Purpose : Complement alternative pathway (AP) dysregulation is implicated in the pathogenesis of age-related macular degeneration (AMD). Therapeutic AP inhibition represents a promising strategy for treatment and to delay progression. Challenges remain in delivery of therapeutic agents to posterior tissues including retina and retinal pigmented epithelium (RPE), where cell death constitutes the primary cause of vision loss. This study investigated ocular tissue exposure of danicopan following oral delivery in rabbits. Danicopan is an investigational first-in-class oral inhibitor of the essential AP protein complement factor D (FD). Danicopan has completed clinical Phase 2 studies and is entering Phase 3 for treatment of the blood disorder paroxysmal nocturnal hemoglobinuria (PNH) in patients who have suboptimal responses to a C5 inhibitor alone.

Methods : Dutch Belted rabbits received oral danicopan or vehicle at doses up to 50 mg/kg BID for up to 14 days. Blood and ocular tissues, including choroid-RPE, retina, optic nerve, iris-ciliary body (ICB) and vitreous humor, were collected before dosing and at 1, 6, 24, 96, 168 and 240 h after the last dose. Danicopan concentrations in plasma and ocular tissues were determined by liquid chromatography/mass spectrometry (LC-MS/MS). Safety was assessed with toxicological and ophthalmic examinations.

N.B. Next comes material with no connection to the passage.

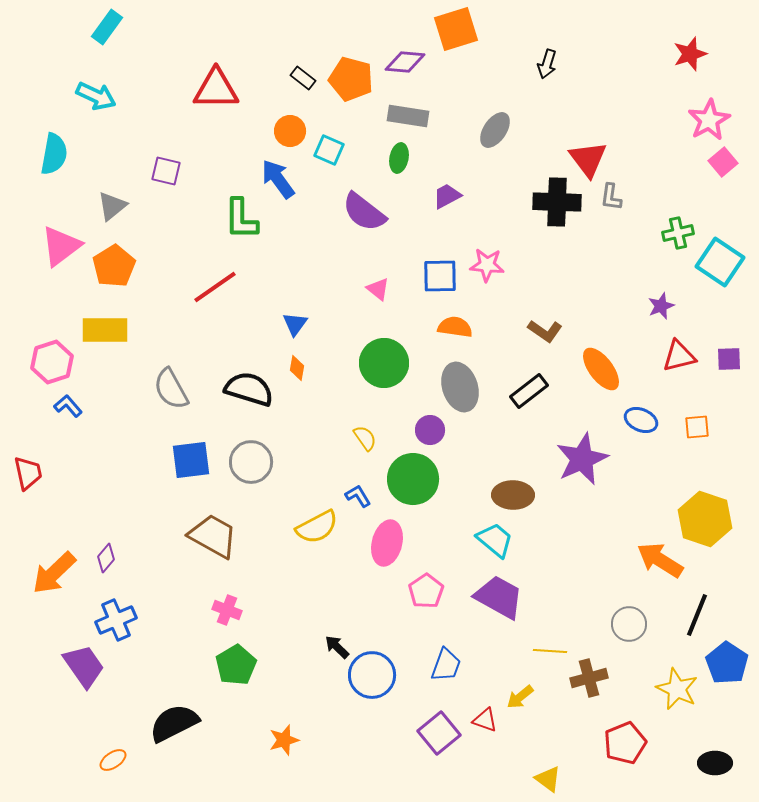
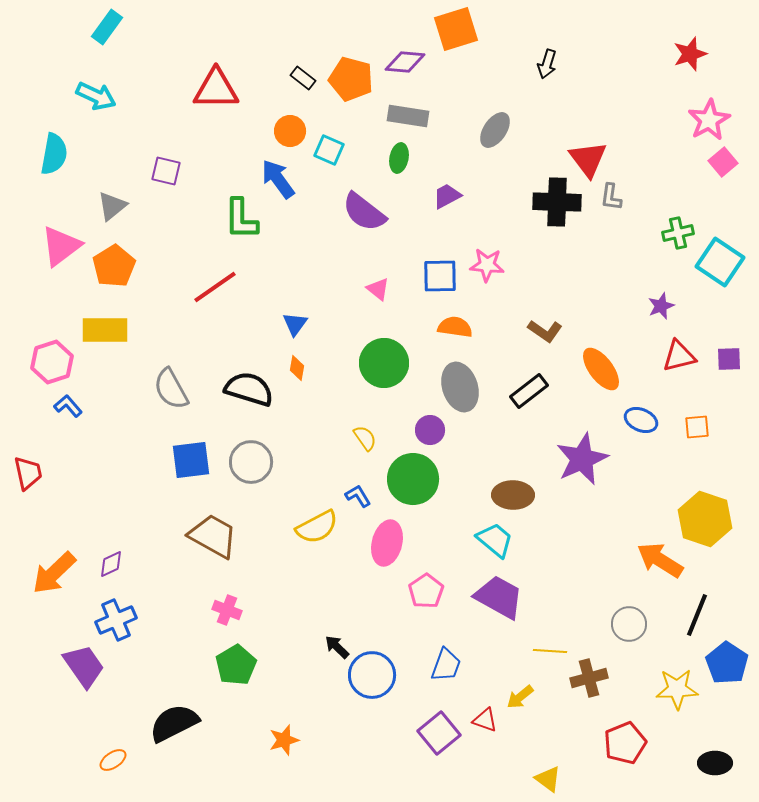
purple diamond at (106, 558): moved 5 px right, 6 px down; rotated 24 degrees clockwise
yellow star at (677, 689): rotated 27 degrees counterclockwise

Results : Danicopan distributed substantially to ocular tissues following oral dosing. Danicopan was detected in retina 240 h after the last dose of 14-day study at 50 mg/kg BID, with t_½ of 96.1 h, AUC_last of 30300 h*ng/g and MRT of 53.2 h. In comparison, danicopan was not detected in plasma 96 h after the last dose, with 16-fold shorter t_½, 3-fold lower AUC and 11-fold shorter MRT. Prolonged exposures were also observed in choroid-RPE and ICB although not in the vitreous humor. Danicopan was detected in optic nerve with a similar PK profile to plasma. Danicopan was well tolerated and resulted in no toxicity or ophthalmic abnormalities based on slit lamp biomicroscopy, indirect ophthalmoscopy, rebound tonometry, and ultrasonic corneal pachymetry.

Conclusions : The investigational complement AP inhibitor danicopan exhibited favorable distribution to key ocular tissues choroid-RPE and retina following oral dosing in rabbits. The results support a clinical study of oral danicopan for the treatment of AMD.

This is a 2020 ARVO Annual Meeting abstract.